Developing a Chatbot using Internal Knowledge Bases

NLP

Research, design, and implement a RAG-based AI chatbot for efficient internal information retrieval

Published

October 1, 2024

Introduction

Employees in information-dense environments like utility companies often struggle to find precise information scattered across internal applications, documents, and databases. Traditional keyword search methods are frequently inefficient, leading to delays and reduced productivity. The recent advancements in Large Language Models (LLMs) and Artificial Intelligence (AI) present a significant opportunity to revolutionize these internal information retrieval processes. By implementing a Retrieval-Augmented Generation (RAG) system, companies can develop intelligent chatbots capable of understanding natural language queries and providing swift, accurate, and contextually relevant answers from internal knowledge sources.

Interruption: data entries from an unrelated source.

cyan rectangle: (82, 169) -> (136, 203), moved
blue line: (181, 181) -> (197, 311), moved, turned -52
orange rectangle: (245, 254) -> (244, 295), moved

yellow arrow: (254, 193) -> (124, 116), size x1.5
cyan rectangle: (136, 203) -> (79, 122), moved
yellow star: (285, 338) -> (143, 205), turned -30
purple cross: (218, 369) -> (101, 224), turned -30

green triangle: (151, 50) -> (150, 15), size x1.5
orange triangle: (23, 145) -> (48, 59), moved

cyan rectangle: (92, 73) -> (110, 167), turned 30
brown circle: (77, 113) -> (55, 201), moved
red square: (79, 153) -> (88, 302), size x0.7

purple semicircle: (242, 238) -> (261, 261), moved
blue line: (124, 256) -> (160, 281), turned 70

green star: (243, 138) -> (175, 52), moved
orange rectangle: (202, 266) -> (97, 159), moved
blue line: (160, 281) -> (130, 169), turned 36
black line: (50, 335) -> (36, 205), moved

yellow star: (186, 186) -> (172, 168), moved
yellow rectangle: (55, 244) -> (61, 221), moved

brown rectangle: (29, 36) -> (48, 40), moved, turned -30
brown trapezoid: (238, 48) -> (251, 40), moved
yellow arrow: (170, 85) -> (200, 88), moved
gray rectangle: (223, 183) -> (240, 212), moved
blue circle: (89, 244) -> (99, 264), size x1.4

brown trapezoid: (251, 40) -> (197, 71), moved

This master thesis aims to research, design, and implement a cutting-edge, RAG-based AI chatbot for an enterprise environment. The goal is to create a secure, scalable system that facilitates efficient retrieval of company-specific data for employees. The research focuses on developing a proof of concept by leveraging open-source frameworks and models to build a chatbot that can navigate vast internal data collections, enhancing workplace productivity and streamlining access to information.

Research Objectives

Design and Implement a Modular RAG System: Develop a modular and scalable RAG system using open-source frameworks and LLMs, ensuring that sensitive corporate data is handled securely on-premise without reliance on proprietary third-party services.
Create a Specialized Knowledge Base (KB): Construct a comprehensive Knowledge Base from a complex internal source, the Wiki. This involves creating a full data pipeline for acquiring, preprocessing, cleaning, and ingesting varied data formats (HTML, PDFs) into a vector database.
Integrate with Existing Enterprise Infrastructure: Integrate the RAG system into the company’s existing, well-adopted chatbot platform, to ensure a seamless user experience and facilitate easy access for all employees through established authentication mechanisms.
Evaluate System Performance and User Acceptance: Assess the chatbot’s effectiveness through a two-fold evaluation process: 1) conducting a quantitative, metrics-based evaluation of the system’s retrieval accuracy and response quality, and 2) gathering qualitative feedback on usability and performance directly from employees through a user survey.

Methodology

Data Processing and Knowledge Base Creation: The project begins with the selection of the Wiki as the primary data source for the proof of concept. A data acquisition pipeline is built to crawl the wiki and download all relevant HTML and PDF documents. This is followed by a rigorous preprocessing phase, which includes cleaning irrelevant content, converting hyperlinks to markdown format for better LLM interpretation, and filtering out overly complex or old files. The cleaned data is then split into manageable chunks, embedded into vectors, and loaded into a Weaviate vector database to create the final, searchable Knowledge Base.
System Design and Architecture: The system is designed as a micro-service intended to integrate with the existing chatbot infrastructure. The architecture prioritizes security, privacy, and scalability by exclusively using self-hosted, open-source components. Key technologies selected include:
- LangChain: An AI orchestration framework used to structure the RAG pipeline, from data loading to prompt construction.
- Weaviate: A vector database chosen for its powerful multi-tenancy feature, which allows for the creation of multiple, isolated KBs within a single instance, enabling role-based access for different user groups.
- Ollama: A tool for serving LLMs and embedding models locally on the company’s internal GPU servers, ensuring that no sensitive data leaves the network.
Evaluation Framework: A two-fold evaluation approach is used to assess the system.
- Qualitative User Feedback: The chatbot is tested by members of the service center team, who then provide feedback through a detailed survey on aspects like user-friendliness, response quality, and overall system intelligence.
- Quantitative Metrics Evaluation: A specialized evaluation dataset of question-answer pairs is created with help from domain experts. The system’s retrieval performance is measured by checking if the correct source document was returned. The RAGAs framework is used to calculate metrics on the generated answers, including faithfulness, answer correctness, and context relevance.

Expected Contributions

A functional and secure RAG chatbot demonstrating the viability of using open-source, self-hosted LLMs to securely and effectively access internal knowledge bases.
A replicable data-to-KB pipeline for processing semi-structured, heterogeneous data from an internal company wiki.
A scalable, multi-tenant architecture that integrates with existing enterprise software and supports different departments with isolated, secure access to their specific knowledge bases.
A comprehensive evaluation framework combining quantitative metrics with qualitative user feedback.